### Records for this task

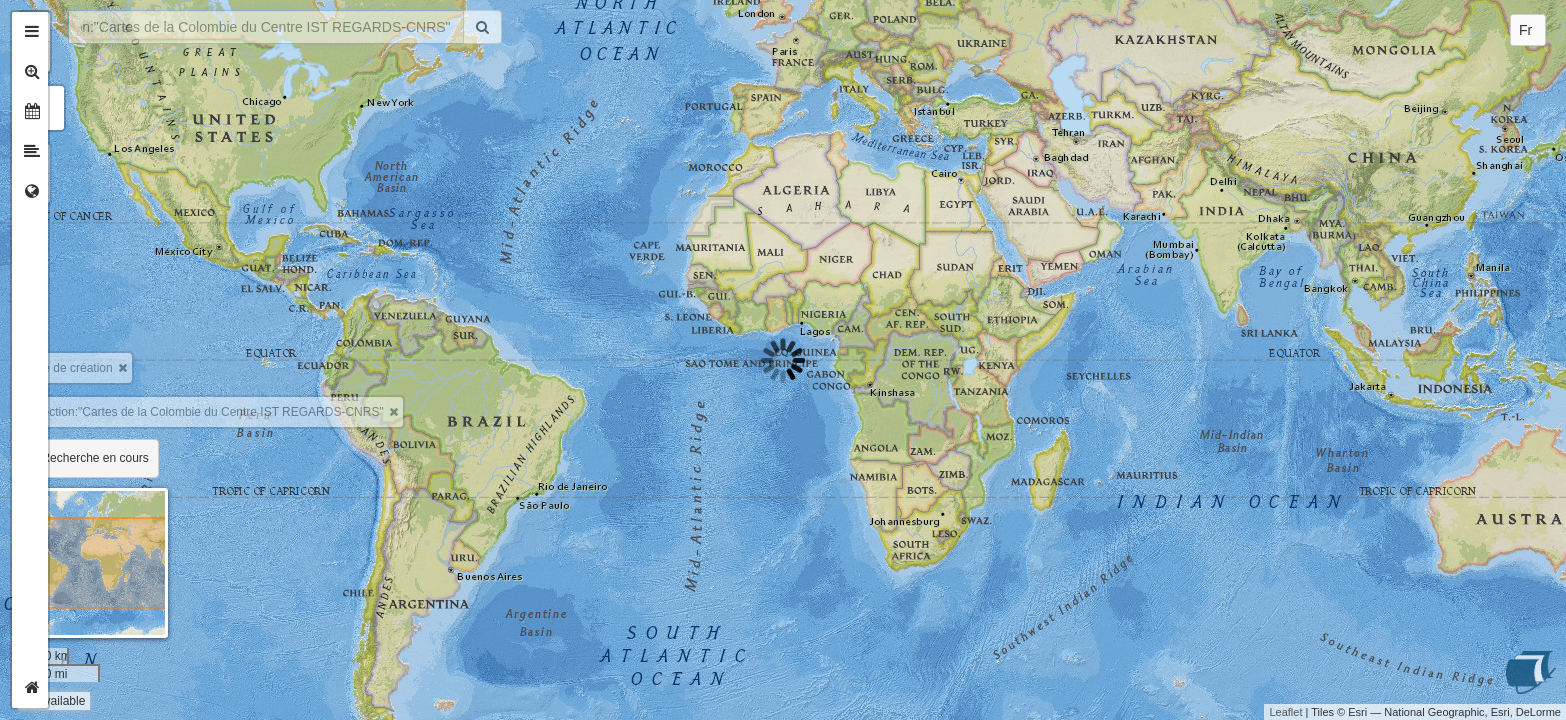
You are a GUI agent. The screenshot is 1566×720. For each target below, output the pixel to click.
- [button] (77, 57)
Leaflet (1285, 712)
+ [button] (77, 27)
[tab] (32, 32)
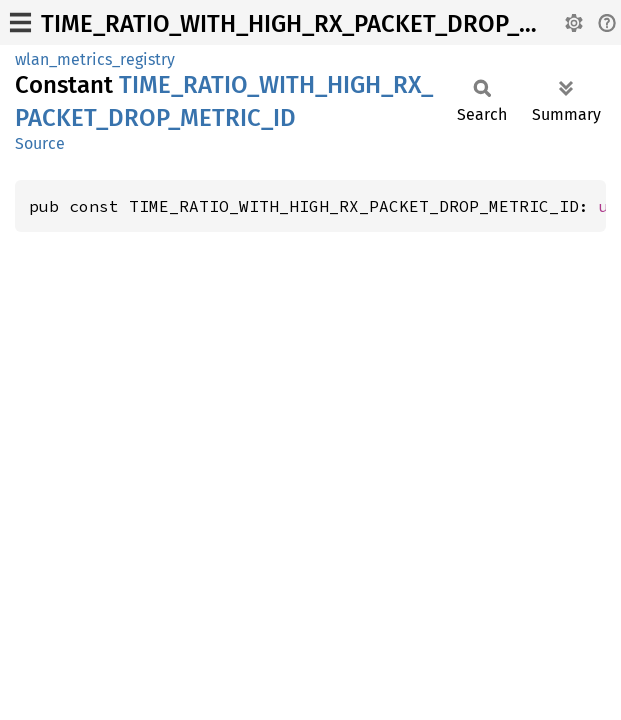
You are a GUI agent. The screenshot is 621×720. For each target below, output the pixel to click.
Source (40, 143)
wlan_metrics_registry (95, 59)
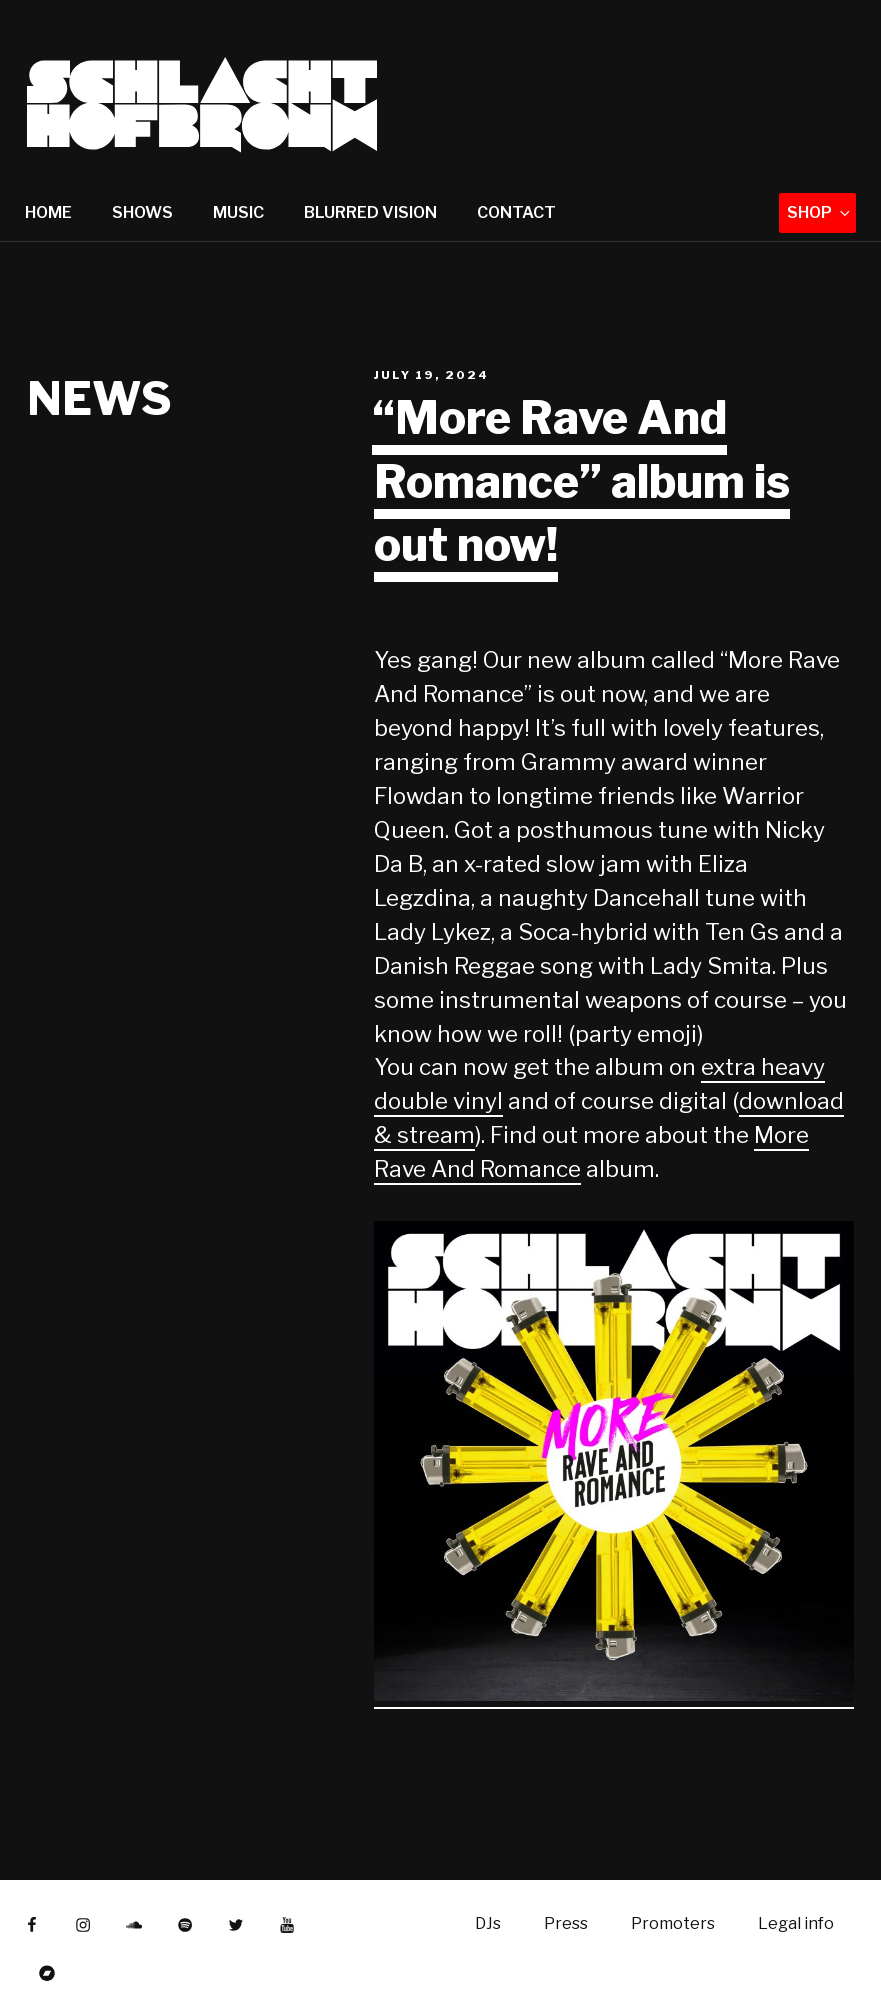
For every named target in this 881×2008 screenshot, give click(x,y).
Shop (820, 212)
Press (566, 1923)
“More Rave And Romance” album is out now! (581, 481)
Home (48, 212)
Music (238, 212)
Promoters (673, 1923)
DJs (488, 1923)
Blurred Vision (370, 212)
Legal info (796, 1923)
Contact (516, 212)
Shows (142, 212)
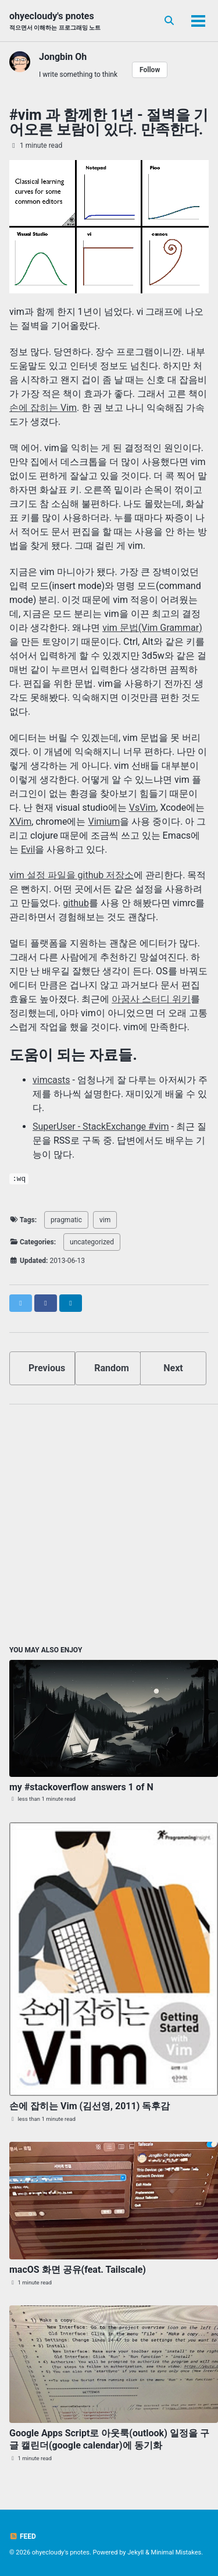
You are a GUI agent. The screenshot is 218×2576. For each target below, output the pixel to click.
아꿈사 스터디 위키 (151, 999)
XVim (20, 821)
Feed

### What is being asked
Set down every entry above again exactly, dropping each picture.

### Answer below
You are a GUI agent. The screenshot is 1566×720. For each target below, output the pixel to click.
- [button] (77, 57)
Leaflet (1285, 712)
+ [button] (77, 27)
[tab] (32, 32)
You are a GUI agent. The screenshot is 621×720. For each target below, output the pixel to click.
Source (40, 143)
wlan_metrics_registry (95, 59)
For every named target in this 881×2008 screenshot, give click(x,y).
Shop (820, 212)
Press (566, 1923)
“More Rave And Romance” album is out now! (581, 481)
Home (48, 212)
Music (238, 212)
Promoters (673, 1923)
DJs (488, 1923)
Blurred Vision (370, 212)
Legal info (796, 1923)
Contact (516, 212)
Shows (142, 212)
You are a GUI agent. The screenshot is 218×2576. For each target below, output the pixel to click.
아꿈사 스터디 위키 (151, 999)
XVim (20, 821)
Feed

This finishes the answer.